The release of iOS 8 and OS X Yosemite this year brought the Apple ecosystem closer together. My workflow has evolved through the past year and my app usage has changed as a result. Here are my top ten apps of 2014 in no particular order. The platforms that I use them are listed in the brackets.

1. Slack (iOS/Mac/Web)

Matt and I used to communicate via messaging apps such as iMessage, Facebook Messenger and Google Hangouts. It was a mess and keeping track of the different topics was a nightmare. We decided to give Slack a go and it has transformed our communications.

By being able to segregate our conversations into different channels, it helps us easily follow the multiple topics. One feature I really like is the ability to view a list of link shared in a channel. This is important since we are constantly dumping links for each other to consume.

2. VSCO Cam (iOS/Mac)

This is the only camera app you will ever need. I have tried hundreds of camera apps ever since I got my first iPhone back in 2009. The only app that I felt came close was Hipstamatic. I used Hipstamatic a lot but found the skeumorphism too distracting. When I tried VSCO Cam, I was sold and it was not long before I ditched Hipstamatic and most of my camera apps.

3. Instagram (iPhone)

This is the only social network app that gets a space on my home screen. I won’t count VSCO Cam as one. This is an interesting shift in how I engage social media, especially since I deleted Facebook from my phone.
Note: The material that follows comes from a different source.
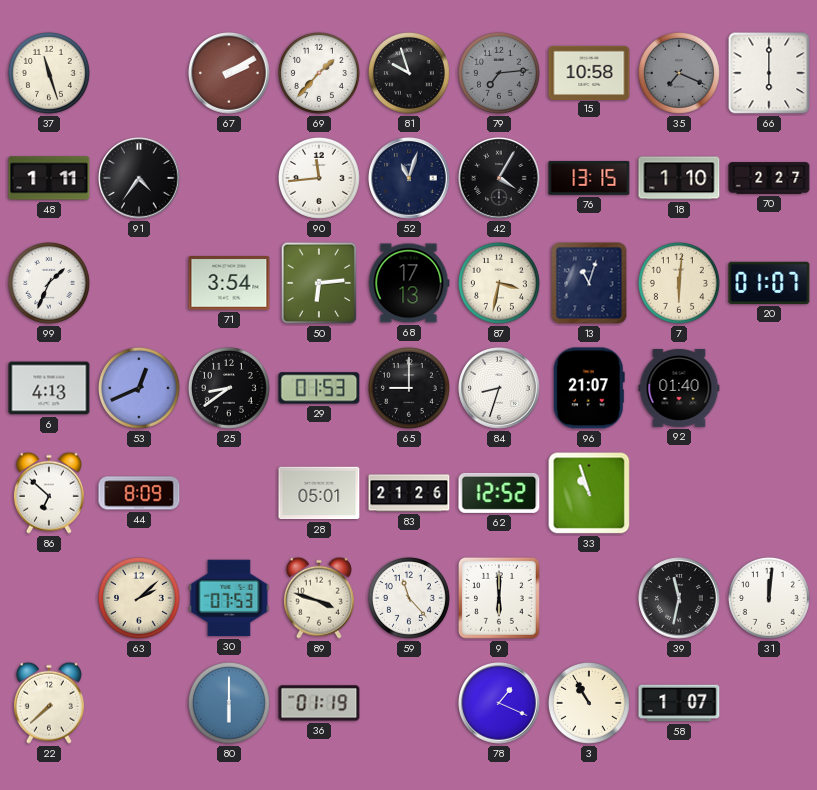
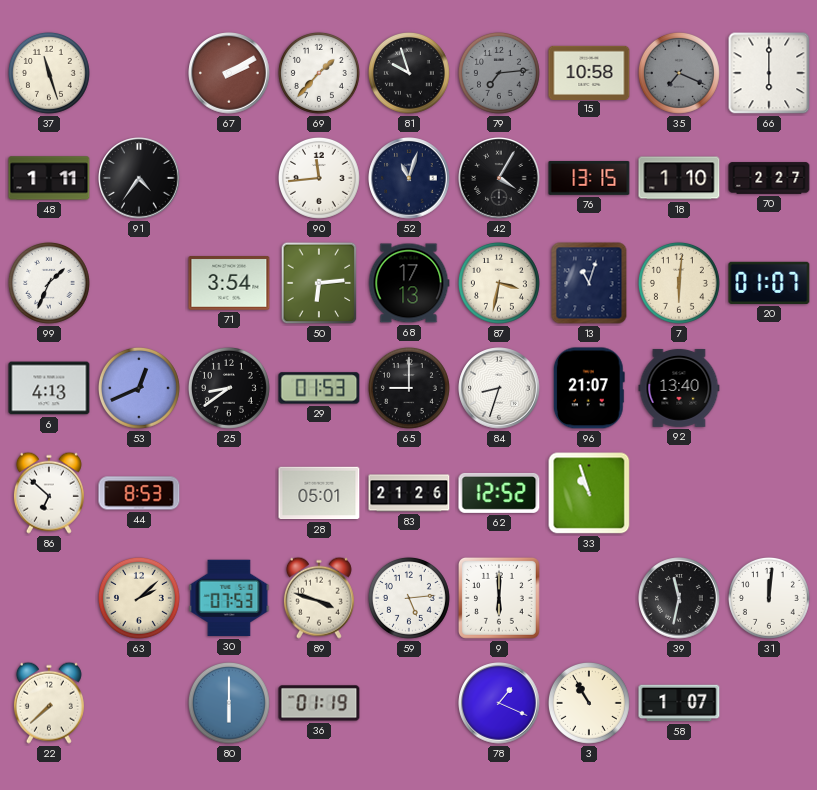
92: 01:40 -> 13:40
44: 8:09 -> 8:53
59: 11:23 -> 5:14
I find Instagram posts requiring me to be less invested. Look at a photo, scroll to the next. Tap to like or comment if I have something to say. As opposed to seeing links on my Facebook news feed and getting sucked in when I open the link. In this sense, Facebook Paper allows me to browse my news feed in a manner more akin to Instagram. The ability to easily share from Facebook Paper to Pocket helped keep me from going down the rabbit hole, since I can save to Pocket instead of reading it the link there and then.

4. PhotoDesk (Mac)

The best app for browsing Instagram on Mac OS X. PhotoDesk, formerly InstaDesk, is a powerful Instagram client. It supports multiple accounts, allows you to sort your feed, lets you like many images with one click, and lists your favourite users and informs you if there are new photos from your favourite users. Power users will appreciate the ability to create comment templates for canned responses.

5. 1Password (iOS/Mac)

The many hacking incidents and password leaks in 2014 show that password security is something not to be taken lightly. The best way to avoid multiple compromises would be to avoid reusing passwords. This is where password managers help make your life easier and your passwords more secure. I have not tried the other alternative password manager. However, my experience with 1Password has been fantastic.

The app can create a unique password for each service and website you use. Since you don’t have to remember the password, you can generate passwords with high entropy. You don’t key in the password as 1Password inserts the password for you, thus circumventing the risk of key loggers.

6. Mail (iOS/Mac)

I used to rely on Sparrow for emails. However, since its demise after bring bought over by Google, I have been searching for a replacement. I tried Mailbox on iOS and it has proven to be useful for powering through my unread items. Airmail is a worthy successor to Sparrow on the Mac. However, due to bugs with Airmail, I switched back to the default Mail app.

The Mail app has improved tremendously since the last time I tried it back on OS X Lion. In fact, it has comfortably become the only email app that I use. The only thing I miss is the ability to sort through Gmail tabs, but the lack of such a feature does not stop me from using it.

7. Reeder (iOS/Mac)

Ever since Reeder was released on iOS, I have been using it to browse my RSS feeds. When Google Reader was closed down by Google, Reeder did not work until it was updated to support other feed syndicators. During that period, I tried options such as Feedly and Digg Reader, but I didn’t like them. When Reeder 2 for iOS was launched, it immediately became the only RSS feed reader on my iPhone and iPad. Reeder 2 for Mac was released a year later, an agonising wait during which I had to rely on other apps.

8. Pocket (iOS/Mac/Web)

Pocket has become such an integral part of my content consumption workflow, and a big aid in improving my productivity and reducing distractions. I save articles and videos to Pocket, instead of opening them to read and end up being distracted. Content from all sources are funnelled into Pocket, be it from emails, Reeder or links my friends share.

9. IFTTT (iOS/Web)

Automation takes repetitive tasks out of our hands and frees up time. IFTTT plays an important role in sharing content across platforms, such as automatically posting my Instagram photo on Twitter as an image.

10. MarsEdit (Mac)

This entry was drafted in MarsEdit. If you are a blogger, or create content for a blogging system, you should consider MarsEdit. It has transformed the way I blog and spurred me on to blog more frequently. I really like how I get live preview of my entries alongside the editor. The preview is configured to pull CSS from my sites so I get to see exactly how the articles would look like as I type. Markdown support is a plus.